Mr Karimi then talks about the Damas agreements, signed in February 2011. “That agreement is about suppressing visa requirements between Iran, Turkey, Iraq and Syria. It is, officially anyway, about easing communications and commercial exchanges. But there are too military aspects. More specifically in the section dedicated to the Turkish-Iranian agreements, you can see that one goal is to discourage the Kurds to build a national movement and break their unity. As well the Turks are to use their influence on the Azeri community in Iran to keep them away from the pro-democracy contestation movement.
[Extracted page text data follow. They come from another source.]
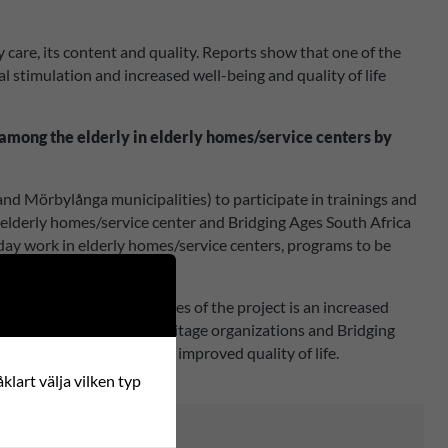
y care, its content and quality. Reports show that one of the
al stimulation and increased well-being and quality of life
ts among the elderly in elderly homes/service centers by
 Mörbylånga municipalities) to participate in trainings and
, elderly homes/service center and Bridging Ages South Africa
ryday work in elderly homes/service centers, programs to be
 old and young people.
oklet/report. The outcomes of the project is an increased
es in cooperation with heritage organizations and Bridging
cal communities and to an improved quality of life.
klart välja vilken typ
They will too provide help in training the anti-riot squads of the Iranian police, those who will be deployed, precisely, to stifle the contestation movement.”
Mr Karimi concludes with a warning: “The Iranian demonstrators only see in these agreements, and in the increasing military cooperation between their country and Iran, their anti-Kurd aspects. And so they don’t mind. They are wrong: they don’t see that this cooperation will turn against them, sooner rather than later. They are themselves prime targets for the Iranian police state. As well, no democratic regime will be built in Iran without the Kurdish issue to be resolved.”